Zwei Stockwerke voller Dialoge

by Kristin Schmidt

Galerist Christian Röllin zeigt zum zweitenmal eine Zusammenschau zehn verschiedener Künstlerinnen und Künstler. In der «Collection Selection II» trifft sich Bekanntes mit Neuem, Älteres mit Aktuellem.

Was haben ein 81jähriger Fotoreporter und ein junger finnischer Fotograf gemeinsam? Was eine knapp über 30jährige polnische Zeichnerin mit einer bald 60jährigen norwegischen Malerin oder dem holländischen Monochromisten? Sie machen alle Kunst. Aber das allein ist noch nicht bemerkenswert, Kunst ist bekanntlich ein weites Feld. Es sind vielmehr die feinen, kaum sichtbaren Details, die plötzlich Parallelen zeigen: kleine ästhetische Überschneidungen, ein Farbton, der über sich hinausweist, oder ein Sujet, das in der Zusammenschau einen ganz anderen Klang bekommt.

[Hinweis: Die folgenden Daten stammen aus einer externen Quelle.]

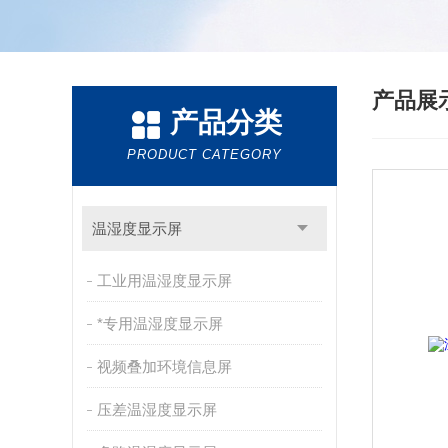
产品展
产品分类
PRODUCT CATEGORY
温湿度显示屏
工业用温湿度显示屏
*专用温湿度显示屏
视频叠加环境信息屏
压差温湿度显示屏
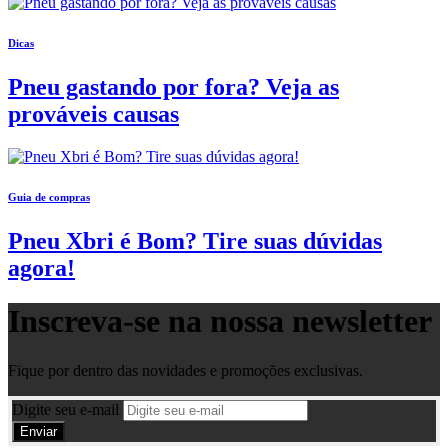
Dicas
Pneu gastando por fora? Veja as
prováveis causas
Guia de compras
Pneu Xbri é Bom? Tire suas dúvidas
agora!
Inscreva-se na nossa
newsletter
Fique por dentro das novidades e promoções exclusivas.
Digite seu e-mail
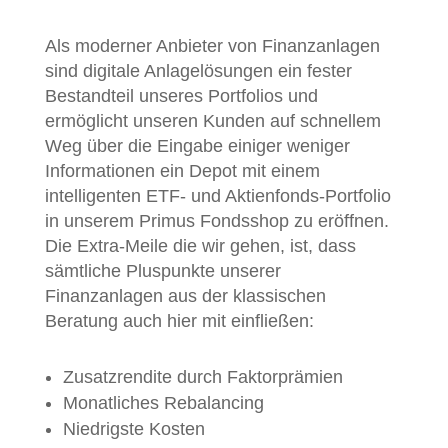
Als moderner Anbieter von Finanzanlagen
sind digitale Anlagelösungen ein fester
Bestandteil unseres Portfolios und
ermöglicht unseren Kunden auf schnellem
Weg über die Eingabe einiger weniger
Informationen ein Depot mit einem
intelligenten ETF- und Aktienfonds-Portfolio
in unserem Primus Fondsshop zu eröffnen.
Die Extra-Meile die wir gehen, ist, dass
sämtliche Pluspunkte unserer
Finanzanlagen aus der klassischen
Beratung auch hier mit einfließen:
Zusatzrendite durch Faktorprämien
Monatliches Rebalancing
Niedrigste Kosten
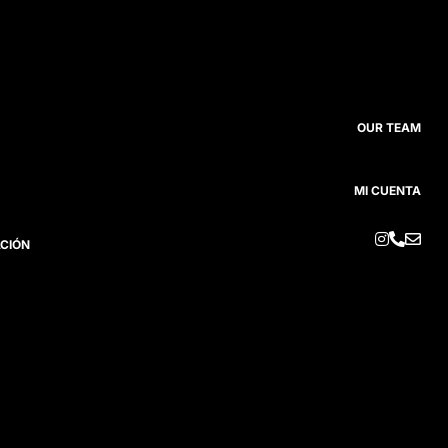
OUR TEAM
MI CUENTA



ACIÓN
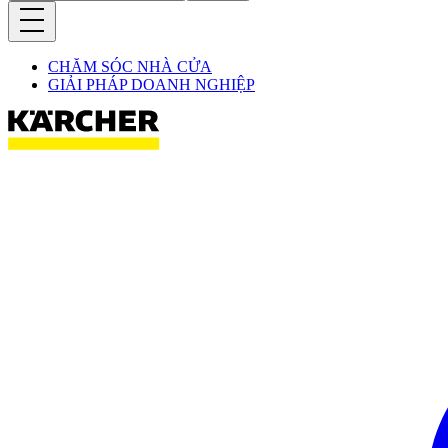
CHĂM SÓC NHÀ CỬA
GIẢI PHÁP DOANH NGHIỆP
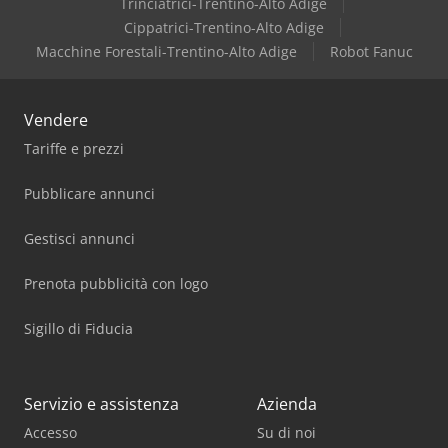
Trinciatrici-Trentino-Alto Adige
Cippatrici-Trentino-Alto Adige
Macchine Forestali-Trentino-Alto Adige
Robot Fanuc
Vendere
Tariffe e prezzi
Pubblicare annunci
Gestisci annunci
Prenota pubblicità con logo
Sigillo di Fiducia
Servizio e assistenza
Azienda
Accesso
Su di noi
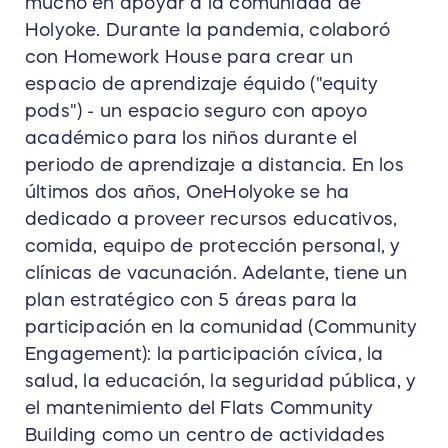
mucho en apoyar a la comunidad de
Holyoke. Durante la pandemia, colaboró
con Homework House para crear un
espacio de aprendizaje équido ("equity
pods") - un espacio seguro con apoyo
académico para los niños durante el
periodo de aprendizaje a distancia. En los
últimos dos años, OneHolyoke se ha
dedicado a proveer recursos educativos,
comida, equipo de protección personal, y
clínicas de vacunación. Adelante, tiene un
plan estratégico con 5 áreas para la
participación en la comunidad (Community
Engagement): la participación cívica, la
salud, la educación, la seguridad pública, y
el mantenimiento del Flats Community
Building como un centro de actividades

Möglich wird dies durch die von Christian Röllin kuratierte Zusammenschau «Collection Selection II». Insgesamt zehn Galeriekünstler sind mit einzelnen Werken oder kleinen Serien in der Ausstellung zu sehen.

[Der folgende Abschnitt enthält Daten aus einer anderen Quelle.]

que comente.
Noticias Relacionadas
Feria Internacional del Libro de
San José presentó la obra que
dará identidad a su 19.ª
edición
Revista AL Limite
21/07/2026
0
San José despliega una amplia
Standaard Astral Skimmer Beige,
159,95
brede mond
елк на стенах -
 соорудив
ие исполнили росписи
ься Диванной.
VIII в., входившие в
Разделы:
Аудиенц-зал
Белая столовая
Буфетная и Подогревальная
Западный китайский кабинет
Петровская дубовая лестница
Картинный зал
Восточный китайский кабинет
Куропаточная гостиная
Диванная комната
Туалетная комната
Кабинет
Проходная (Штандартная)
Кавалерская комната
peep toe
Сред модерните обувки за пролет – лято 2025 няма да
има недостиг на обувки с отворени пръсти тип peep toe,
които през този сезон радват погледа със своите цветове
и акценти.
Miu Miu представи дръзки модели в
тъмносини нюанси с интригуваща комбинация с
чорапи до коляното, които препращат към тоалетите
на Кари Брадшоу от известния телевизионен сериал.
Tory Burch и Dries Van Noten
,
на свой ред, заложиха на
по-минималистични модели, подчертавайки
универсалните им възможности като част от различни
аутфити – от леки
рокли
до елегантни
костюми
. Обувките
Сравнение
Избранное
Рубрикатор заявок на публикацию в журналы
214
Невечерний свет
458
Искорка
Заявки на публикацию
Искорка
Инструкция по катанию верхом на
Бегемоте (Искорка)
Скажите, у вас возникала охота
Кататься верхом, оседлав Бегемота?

Es sind Arbeiten und Künstler darunter, die bisher nicht in St. Gallen zu sehen waren, wie etwa Werke von Klaus Merkel, den Röllin bereits in seiner Zürcher Galerie präsentierte. Der deutsche Künstler malt Bilder aus Bildern. Er untersucht die (Re-)Produktionsbedingungen von Bildern: «Sämtliche Bilder und nicht nur die aktuellen sind von Grund auf Abstraktionen. So sind in jedem neuen Gemälde immer die abstrakten Elemente anderer, vorheriger Bilder verarbeitet.» Die Bilder im Bild sind als kleine Rechtecke aneinandergefügt.

Merkels anderes Markenzeichen ist ein lebendiger Farbklang aus roten, grünen, schwarzen und weissen Tönen, der in immer neuen Kombinationen und Variationen ein vielseitiges und dennoch homogenes Gesamtbild ergibt.

Damit korrespondieren die Tafeln mit den Gemälden Jos van Merendonks. Der auf grüne Kompositionen spezialisierte Holländer ist dank Röllin in St. Gallen längst kein Unbekannter mehr. Auch Ingmar Alges Gemälde waren mehrfach in St. Gallen zu sehen, und so lässt sich die Entwicklung des Vorarlberger Künstlers auf sehr direkte Weise mitverfolgen. Besonders jenes Gemälde mit einer sitzenden Rückenfigur mit Kopftuch zeigt Alges Gespür für aktuelle Themen, die er sehr diskret und undogmatisch in Bilder übersetzt. Ähnlich wie Marco Poloni, von dem eine Fotoserie zu sehen ist, die wenig Konkretes verrät über Ort, Zeit und Protagonisten, die aber umso mehr erzählt über die Gesellschaft, in der wir leben, und die Befindlichkeit des einzelnen.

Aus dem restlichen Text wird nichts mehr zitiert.